YOUR OBJECTIVE:
Looking at the listing below, how many lines include "tables"? Answer with the number only.

STUDY MATERIAL:
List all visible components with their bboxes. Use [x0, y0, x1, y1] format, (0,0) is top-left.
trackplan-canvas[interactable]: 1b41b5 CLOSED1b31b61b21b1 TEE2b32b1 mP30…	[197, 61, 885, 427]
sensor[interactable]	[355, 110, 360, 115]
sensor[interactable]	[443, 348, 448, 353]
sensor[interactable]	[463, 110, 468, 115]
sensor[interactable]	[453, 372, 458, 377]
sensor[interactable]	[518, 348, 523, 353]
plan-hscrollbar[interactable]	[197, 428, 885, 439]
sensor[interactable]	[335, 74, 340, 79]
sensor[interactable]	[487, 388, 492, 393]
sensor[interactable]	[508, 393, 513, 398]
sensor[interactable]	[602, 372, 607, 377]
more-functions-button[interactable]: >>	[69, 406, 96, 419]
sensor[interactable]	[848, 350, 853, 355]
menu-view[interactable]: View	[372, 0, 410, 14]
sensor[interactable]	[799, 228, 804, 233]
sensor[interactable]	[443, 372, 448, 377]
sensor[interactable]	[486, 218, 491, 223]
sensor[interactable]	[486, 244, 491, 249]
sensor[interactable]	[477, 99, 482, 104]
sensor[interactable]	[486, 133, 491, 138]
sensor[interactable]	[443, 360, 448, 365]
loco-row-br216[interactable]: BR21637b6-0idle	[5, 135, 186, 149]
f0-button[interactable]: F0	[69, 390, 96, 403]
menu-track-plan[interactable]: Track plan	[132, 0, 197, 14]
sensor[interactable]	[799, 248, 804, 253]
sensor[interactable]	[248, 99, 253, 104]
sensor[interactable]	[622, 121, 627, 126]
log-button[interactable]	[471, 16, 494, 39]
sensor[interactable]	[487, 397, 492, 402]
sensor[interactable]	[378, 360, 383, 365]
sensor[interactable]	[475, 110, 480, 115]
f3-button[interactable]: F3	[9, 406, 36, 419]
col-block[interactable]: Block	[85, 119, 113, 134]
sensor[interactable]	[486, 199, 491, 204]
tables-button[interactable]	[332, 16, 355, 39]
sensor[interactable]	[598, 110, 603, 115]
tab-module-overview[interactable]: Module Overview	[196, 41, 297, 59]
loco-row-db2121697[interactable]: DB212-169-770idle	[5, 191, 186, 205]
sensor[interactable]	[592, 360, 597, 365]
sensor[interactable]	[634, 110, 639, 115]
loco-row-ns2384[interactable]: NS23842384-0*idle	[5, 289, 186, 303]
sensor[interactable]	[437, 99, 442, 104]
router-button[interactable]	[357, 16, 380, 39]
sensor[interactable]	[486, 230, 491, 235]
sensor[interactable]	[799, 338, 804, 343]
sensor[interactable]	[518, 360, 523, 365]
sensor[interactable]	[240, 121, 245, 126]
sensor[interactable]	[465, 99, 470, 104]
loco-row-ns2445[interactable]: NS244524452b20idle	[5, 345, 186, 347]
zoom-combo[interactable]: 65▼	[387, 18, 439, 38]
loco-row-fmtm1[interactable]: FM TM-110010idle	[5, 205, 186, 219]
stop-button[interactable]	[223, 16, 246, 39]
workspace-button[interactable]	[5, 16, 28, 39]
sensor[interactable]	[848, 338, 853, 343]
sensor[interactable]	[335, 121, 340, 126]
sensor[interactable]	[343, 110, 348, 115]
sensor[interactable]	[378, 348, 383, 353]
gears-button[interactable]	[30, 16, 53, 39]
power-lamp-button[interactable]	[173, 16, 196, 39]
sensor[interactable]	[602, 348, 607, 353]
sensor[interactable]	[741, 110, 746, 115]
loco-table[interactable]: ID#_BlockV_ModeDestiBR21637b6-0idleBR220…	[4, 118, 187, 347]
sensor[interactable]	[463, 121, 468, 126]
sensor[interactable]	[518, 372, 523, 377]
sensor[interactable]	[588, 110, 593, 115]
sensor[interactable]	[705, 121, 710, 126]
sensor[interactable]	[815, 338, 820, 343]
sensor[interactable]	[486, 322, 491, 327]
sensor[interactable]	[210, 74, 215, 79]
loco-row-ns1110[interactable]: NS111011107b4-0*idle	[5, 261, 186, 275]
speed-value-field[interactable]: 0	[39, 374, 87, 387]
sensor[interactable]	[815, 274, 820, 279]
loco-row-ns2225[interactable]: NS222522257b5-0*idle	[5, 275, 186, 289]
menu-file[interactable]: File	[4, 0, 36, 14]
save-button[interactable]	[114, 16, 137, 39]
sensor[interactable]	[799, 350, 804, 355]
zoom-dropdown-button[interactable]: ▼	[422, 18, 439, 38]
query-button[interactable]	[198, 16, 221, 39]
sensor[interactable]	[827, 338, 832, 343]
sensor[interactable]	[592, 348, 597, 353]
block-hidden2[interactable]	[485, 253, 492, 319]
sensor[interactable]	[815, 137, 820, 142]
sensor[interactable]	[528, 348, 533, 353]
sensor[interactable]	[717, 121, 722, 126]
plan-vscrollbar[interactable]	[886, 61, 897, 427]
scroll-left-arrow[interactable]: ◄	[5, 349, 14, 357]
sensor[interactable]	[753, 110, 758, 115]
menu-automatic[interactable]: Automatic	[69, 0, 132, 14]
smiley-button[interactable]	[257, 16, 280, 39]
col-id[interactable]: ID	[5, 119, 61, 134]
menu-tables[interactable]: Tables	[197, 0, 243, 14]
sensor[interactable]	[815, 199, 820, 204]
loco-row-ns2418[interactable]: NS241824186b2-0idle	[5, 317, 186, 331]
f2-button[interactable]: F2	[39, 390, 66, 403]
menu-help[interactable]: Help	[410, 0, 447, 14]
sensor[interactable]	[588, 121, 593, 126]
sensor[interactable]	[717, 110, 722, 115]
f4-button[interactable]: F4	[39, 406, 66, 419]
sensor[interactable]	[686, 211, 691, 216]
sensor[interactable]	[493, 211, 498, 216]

EXERCISE RESPONSE:
2